Search papers, labs, and topics across Lattice.
This paper benchmarks Large Language Models (LLMs) against Knowledge Tracing (KT) models on the task of predicting student responses to questions. The study evaluates predictive performance, deployment cost, and inference speed. Results indicate that KT models achieve higher accuracy and F1 scores, while also being significantly faster and cheaper to deploy compared to LLMs for this domain-specific task.
Domain-specific Knowledge Tracing models crush LLMs in accuracy, speed, and cost for predicting student responses, proving that bigger isn't always better.
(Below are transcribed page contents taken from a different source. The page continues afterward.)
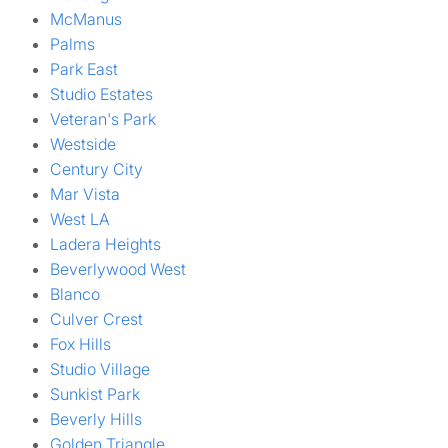
McManus
Palms
Park East
Studio Estates
Veteran's Park
Westside
Century City
Mar Vista
West LA
Ladera Heights
Beverlywood West
Blanco
Culver Crest
Fox Hills
Studio Village
Sunkist Park
Beverly Hills
Golden Triangle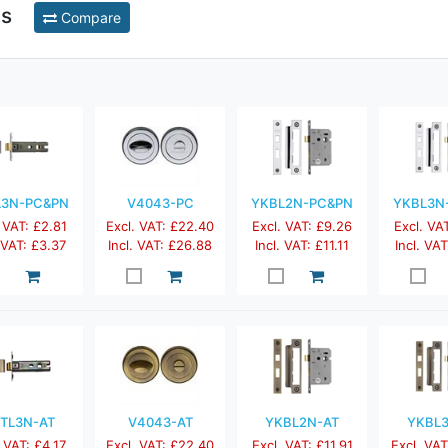
ts
Compare
L3N-PC&PN
V4043-PC
YKBL2N-PC&PN
YKBL3N
 VAT: £2.81
Excl. VAT: £22.40
Excl. VAT: £9.26
Excl. VA
. VAT: £3.37
Incl. VAT: £26.88
Incl. VAT: £11.11
Incl. VAT
TL3N-AT
V4043-AT
YKBL2N-AT
YKBL
 VAT: £4.17
Excl. VAT: £22.40
Excl. VAT: £11.91
Excl. VAT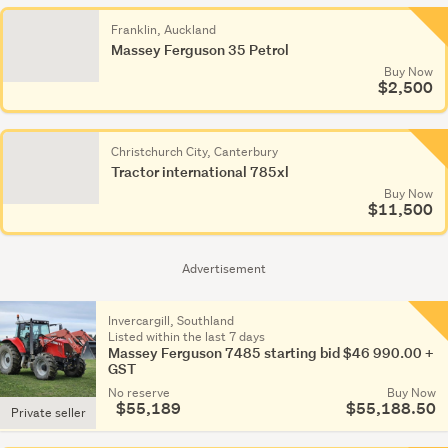
Franklin, Auckland
Massey Ferguson 35 Petrol
Buy Now
$2,500
Christchurch City, Canterbury
Tractor international 785xl
Buy Now
$11,500
Advertisement
Invercargill, Southland
Listed within the last 7 days
Massey Ferguson 7485 starting bid $46 990.00 +
GST
No reserve
Buy Now
$55,189
$55,188.50
Private seller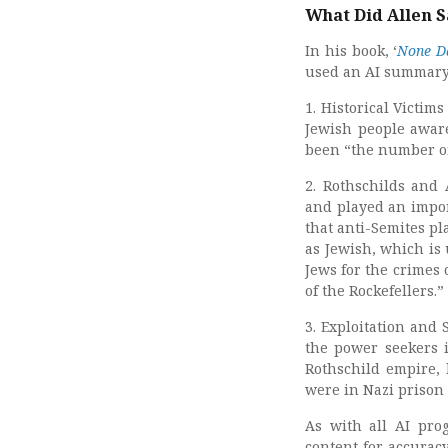
What Did Allen S
In his book, ‘
None Da
used an AI summary 
1. Historical Victi
Jewish people aware
been “the number on
2. Rothschilds and 
and played an impor
that anti-Semites pl
as Jewish, which is 
Jews for the crimes o
of the Rockefellers.”
3. Exploitation and 
the power seekers i
Rothschild empire, 
were in Nazi prison
As with all AI pro
content for accurac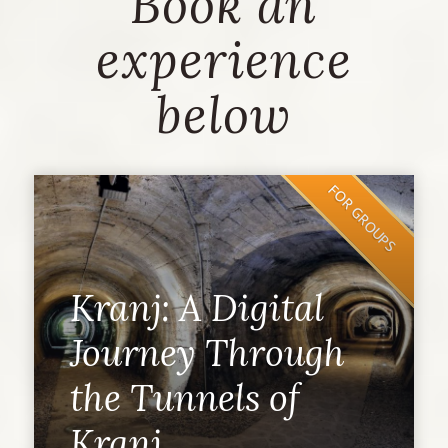
Book an
experience
below
FOR GROUPS
Kranj: A Digital
Journey Through
the Tunnels of
Kranj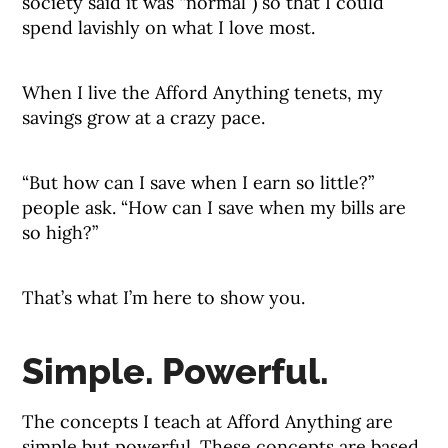
society said it was “normal”) so that I could
spend lavishly on what I love most.
When I live the Afford Anything tenets, my
savings grow at a crazy pace.
“But how can I save when I earn so little?”
people ask. “How can I save when my bills are
so high?”
That’s what I’m here to show you.
Simple. Powerful.
The concepts I teach at Afford Anything are
simple but powerful. These concepts are based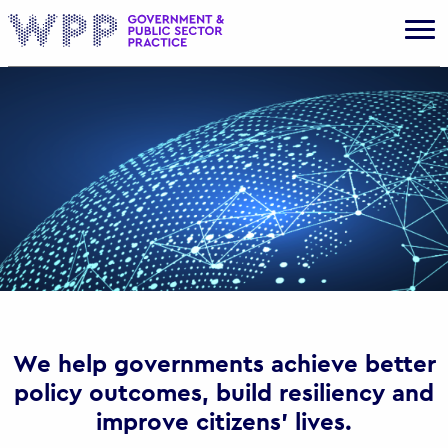
Gov
We help governments achieve better
policy outcomes, build resiliency and
improve citizens’ lives.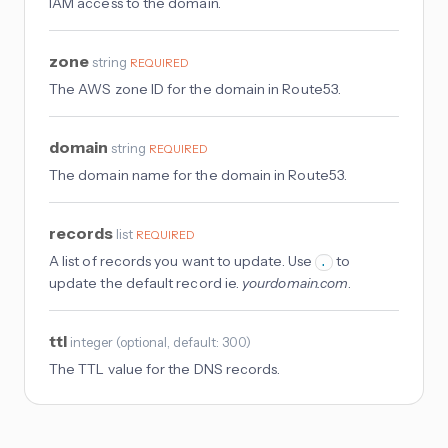
IAM access to the domain.
zone
string
REQUIRED
The AWS zone ID for the domain in Route53.
domain
string
REQUIRED
The domain name for the domain in Route53.
records
list
REQUIRED
A list of records you want to update. Use
to
.
update the default record ie.
yourdomain.com
.
ttl
integer
(
optional
, default: 300
)
The TTL value for the DNS records.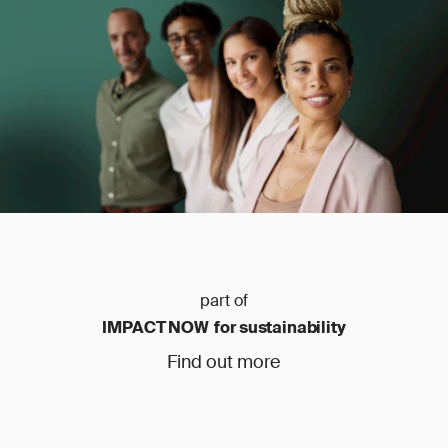
part of
IMPACT NOW for sustainability
Find out more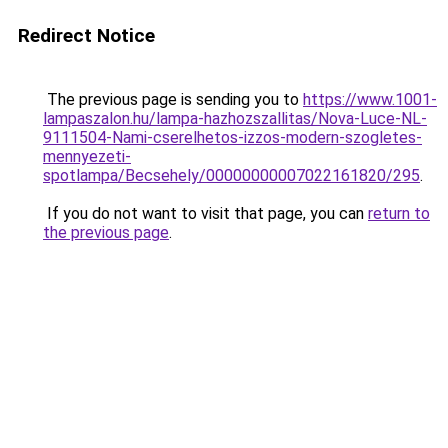
Redirect Notice
The previous page is sending you to
https://www.1001-
lampaszalon.hu/lampa-hazhozszallitas/Nova-Luce-NL-
9111504-Nami-cserelhetos-izzos-modern-szogletes-
mennyezeti-
spotlampa/Becsehely/00000000007022161820/295
.
If you do not want to visit that page, you can
return to
the previous page
.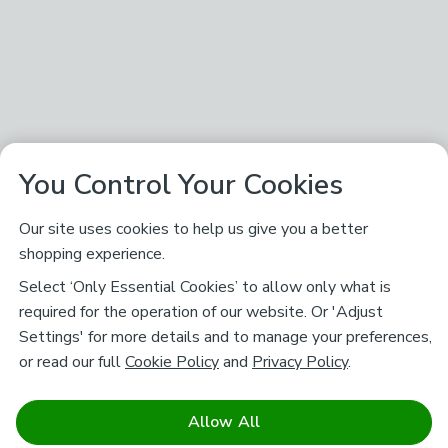
You Control Your Cookies
Our site uses cookies to help us give you a better
shopping experience.
Select ‘Only Essential Cookies’ to allow only what is
required for the operation of our website. Or 'Adjust
Settings' for more details and to manage your preferences,
or read our full
Cookie Policy
and
Privacy Policy
.
Allow All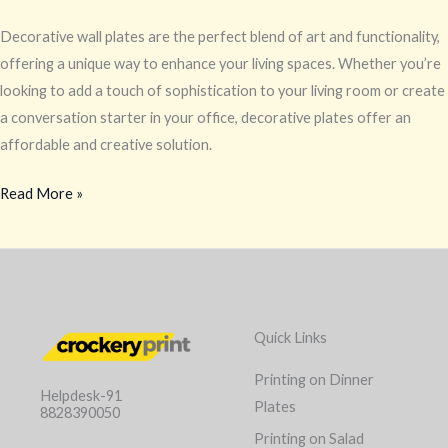
Decorative wall plates are the perfect blend of art and functionality,
offering a unique way to enhance your living spaces. Whether you’re
looking to add a touch of sophistication to your living room or create
a conversation starter in your office, decorative plates offer an
affordable and creative solution.
Read More »
Quick Links
Printing on Dinner
Helpdesk-91
Plates
8828390050
Printing on Salad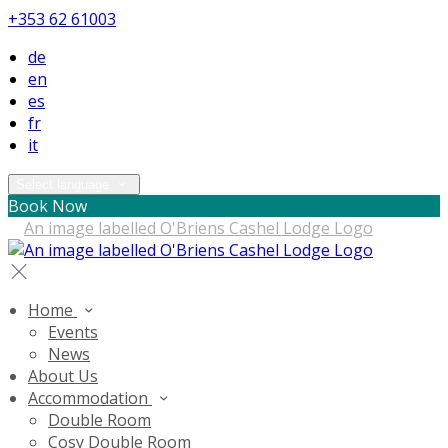
+353 62 61003
de
en
es
fr
it
Select language
Book Now
Home
Events
News
About Us
Accommodation
Double Room
Cosy Double Room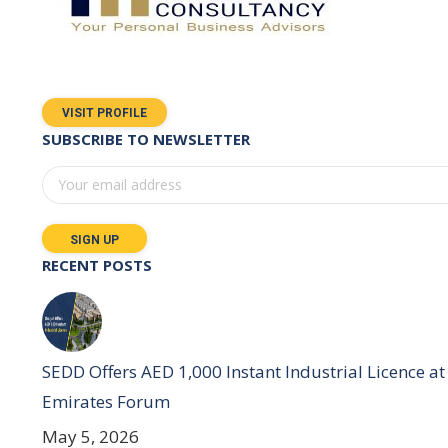
VISIT PROFILE
SUBSCRIBE TO NEWSLETTER
RECENT POSTS
SEDD Offers AED 1,000 Instant Industrial Licence at 
Emirates Forum
May 5, 2026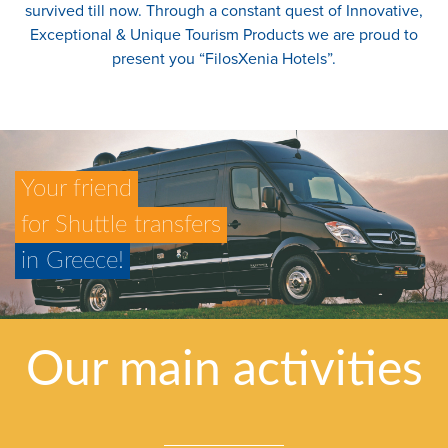
survived till now. Through a constant quest of Innovative,
Exceptional & Unique Tourism Products we are proud to
present you “FilosXenia Hotels”.
Your friend
for Shuttle transfers
in Greece!
Our main activities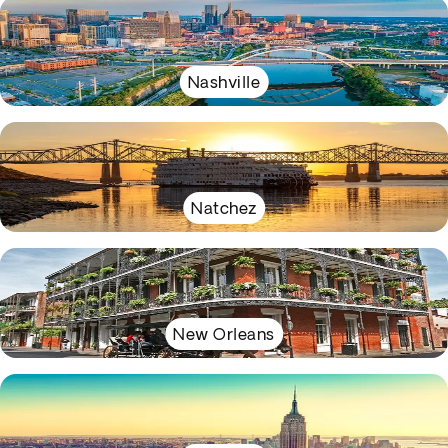
Nashville
Natchez
New Orleans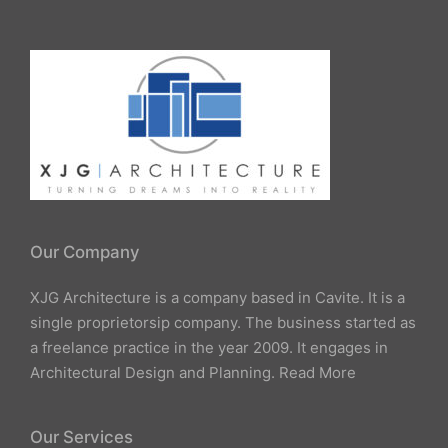
Our Company
XJG Architecture is a company based in Cavite. It is a
single proprietorsip company. The business started as
a freelance practice in the year 2009. It engages in
Architectural Design and Planning.
Read More
Our Services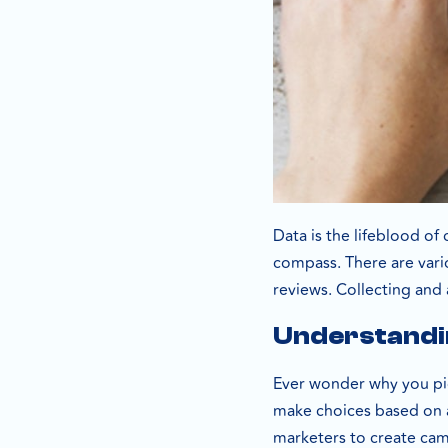
Data is the lifeblood of
compass. There are vario
reviews. Collecting and 
Understandi
Ever wonder why you pi
make choices based on a 
marketers to create cam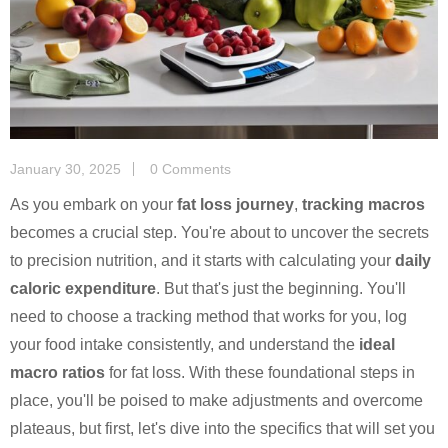
January 30, 2025
0 Comments
As you embark on your
fat loss journey
,
tracking macros
becomes a crucial step. You're about to uncover the secrets
to precision nutrition, and it starts with calculating your
daily
caloric expenditure
. But that's just the beginning. You'll
need to choose a tracking method that works for you, log
your food intake consistently, and understand the
ideal
macro ratios
for fat loss. With these foundational steps in
place, you'll be poised to make adjustments and overcome
plateaus, but first, let's dive into the specifics that will set you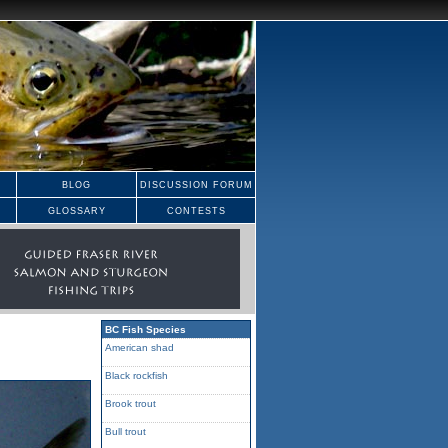
BLOG
DISCUSSION FORUM
GLOSSARY
CONTESTS
BC Fish Species
American shad
Black rockfish
Brook trout
Bull trout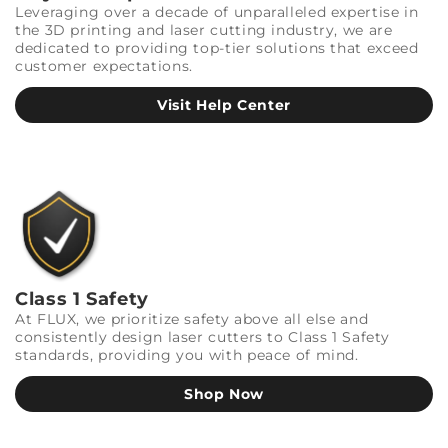
Leveraging over a decade of unparalleled expertise in
the 3D printing and laser cutting industry, we are
dedicated to providing top-tier solutions that exceed
customer expectations.
Visit Help Center
Class 1 Safety
At FLUX, we prioritize safety above all else and
consistently design laser cutters to Class 1 Safety
standards, providing you with peace of mind.
Shop Now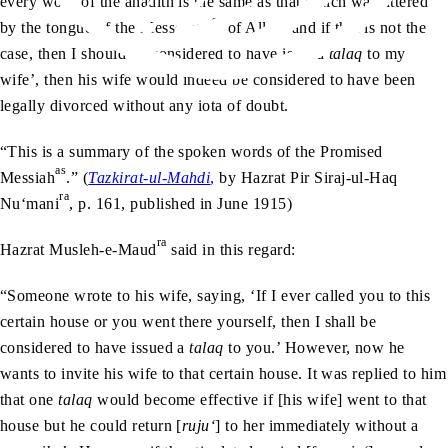
every word of the ahadith is the same as that which was uttered
sa
by the tongue of the Messenger
of Allah, and if that is not the
case, then I should be considered to have issued
talaq
to my
wife’, then his wife would indeed be considered to have been
legally divorced without any iota of doubt.
“This is a summary of the spoken words of the Promised
as
Messiah
.” (
Tazkirat-ul-Mahdi
,
by Hazrat Pir Siraj-ul-Haq
ra
Nu‘mani
, p. 161, published in June 1915)
ra
Hazrat Musleh-e-Maud
said in this regard:
“Someone wrote to his wife, saying, ‘If I ever called you to this
certain house or you went there yourself, then I shall be
considered to have issued a
talaq
to you.’ However, now he
wants to invite his wife to that certain house. It was replied to him
that one
talaq
would become effective if [his wife] went to that
house but he could return [
ruju‘
] to her immediately without a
Predicting future student responses to questions is particularly valuable for educational learning platforms where it enables effective interventions. One of the key approaches to do this has been through the use of knowledge tracing (KT) models. These are small, domain-specific, temporal models trained on student question-response data. KT models are optimised for high accuracy on specific educational domains and have fast inference and scalable deployments. The rise of Large Language Models (LLMs) motivates us to ask the following questions: (1) How well can LLMs perform at predicting students'future responses to questions? (2) Are LLMs scalable for this domain? (3) How do LLMs compare to KT models on this domain-specific task? In this paper, we compare multiple LLMs and KT models across predictive performance, deployment cost, and inference speed to answer the above questions. We show that KT models outperform LLMs with respect to accuracy and F1 scores on this domain-specific task. Further, we demonstrate that LLMs are orders of magnitude slower than KT models and cost orders of magnitude more to deploy. This highlights the importance of domain-specific models for education prediction tasks and the fact that current closed source LLMs should not be used as a universal solution for all tasks.